On Wed, Feb 5, 2014 at 3:47 PM, Adolfo Sanchez-Barbudo Herrera <adolfosbh@xxxxxxxxx> wrote:
Hi Christopher,

When you compose transformations, the model extents are transferred, so the mapping operation of the corresponding extended/accessed transformation creates the element in the correct model extent. See QVT 1.1 example at the end of page 71. So basically, you shouldn't need to change the residence of the created object. To me, this makes sense.

Another point is that current Eclipse QVTo doesn't work as it should, but that's not a problem of the specification ;P.

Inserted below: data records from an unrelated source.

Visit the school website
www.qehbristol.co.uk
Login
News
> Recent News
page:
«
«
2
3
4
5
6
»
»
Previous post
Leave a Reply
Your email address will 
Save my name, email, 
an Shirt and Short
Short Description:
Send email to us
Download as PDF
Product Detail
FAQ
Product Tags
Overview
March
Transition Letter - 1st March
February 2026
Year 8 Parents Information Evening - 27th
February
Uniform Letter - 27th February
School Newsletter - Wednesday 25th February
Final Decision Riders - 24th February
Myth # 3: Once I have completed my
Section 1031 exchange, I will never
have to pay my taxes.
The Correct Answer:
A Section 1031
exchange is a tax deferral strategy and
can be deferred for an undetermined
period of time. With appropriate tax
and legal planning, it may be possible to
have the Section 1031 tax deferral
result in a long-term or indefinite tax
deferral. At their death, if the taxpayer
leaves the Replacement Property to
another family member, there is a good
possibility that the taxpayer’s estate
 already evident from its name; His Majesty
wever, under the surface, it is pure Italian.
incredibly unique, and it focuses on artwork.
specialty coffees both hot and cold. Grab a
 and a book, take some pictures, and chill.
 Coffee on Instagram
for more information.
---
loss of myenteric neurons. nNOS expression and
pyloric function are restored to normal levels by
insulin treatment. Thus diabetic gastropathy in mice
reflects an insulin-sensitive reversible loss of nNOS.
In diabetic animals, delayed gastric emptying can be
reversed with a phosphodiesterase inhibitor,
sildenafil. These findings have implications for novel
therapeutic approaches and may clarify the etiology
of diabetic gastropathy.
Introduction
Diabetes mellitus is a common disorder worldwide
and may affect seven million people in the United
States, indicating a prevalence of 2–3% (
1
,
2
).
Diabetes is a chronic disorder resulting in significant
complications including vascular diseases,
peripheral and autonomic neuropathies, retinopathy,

Actually QVTo behaves with extents in extended/accessed transformations exactly as you have described. Could you please specify use case when it performs incorrectly.
 

Ah! Studying a little more on this respect. ModuleImport (Section 8.2.1.4) should probably refer to ModelParameter rather than ModelType. Obviously, the ModelType of the passed ModelParameter should be "compatible" to the the ModelType of the ModelParameter declared by the accessed/extended transformation. Definitely, somebody has really messed up, either the spec or me ;P

Specification is correct on this topic. ModuleImport defines prototype while ModelParameter is a value (an instanceof ModelType) which is passed on transformation's invocation.
 

Regards,
  Sergey.


Cheers,
Adolfo.

On 05/02/2014 08:29, Christopher Gerking wrote:
Hi

The problem is that the result of any blackbox mapping might already be
attached to some (other) extent. Thus, if we attach the mapping result
whenever returning from the blackbox code, we are likely to cause
residence changes (which we try to avoid in general). Therefore, we
would require a mechanism that keeps track of all the attached objects
and avoids any reattachments.

In my use case, the object created inside the blackbox mapping is
necessarily the root of a model extent. Now you might wonder why using
QVTo (and not plain Java) in this situation at all? Simply because the
respective transformation is imported via “access” from another real
QVTo transformation, and so the created object must necessarily be
packaged in the model extent.

However, maybe my use case is invalid nevertheless. Since the entire
transformation consists of just one blackbox mapping call, it might be a
better approach to make the entire OperationalTransformation a blackbox
Module (isBlackbox=true in the AST). The underlying Java implementation
should then allow direct read/write access to the model extents declared
at the QVTo level. Unfortunately, blackbox modules are currently
unsupported in Eclipse QVTo, see
https://bugs.eclipse.org/bugs/show_bug.cgi?id=427237 .  Noteworthy, if
this is the right way to go, then model extents for blackbox mappings
are meaningless and should produce a compile error or warning.

Regards

Christopher

*Von:*Adolfo Sánchez-Barbudo Herrera [mailto:adolfosbh@xxxxxxxxx]
*Gesendet:* Dienstag, 4. Februar 2014 18:01
*An:* Christopher Gerking
*Cc:* Ed Willink; QVTOML developer mailing list
*Betreff:* Re: Issue 13103: element creation was: [qvto-dev] QVT 1.2 RTF

Ballot 3 preview 2

Hi Christopher,

I´m not sure I understand the problem.

If it´s black box mapping, the attachment could be done after the black
box code is performed

If it´s a normal qvto mapping, I´d expect to do the attachment after the
implicit instantiation phase (in case the out mapping parameters were
not already initialized). Nevertheless, I think that this (or any other
sensible approach) could also be explicitly stated in the specification.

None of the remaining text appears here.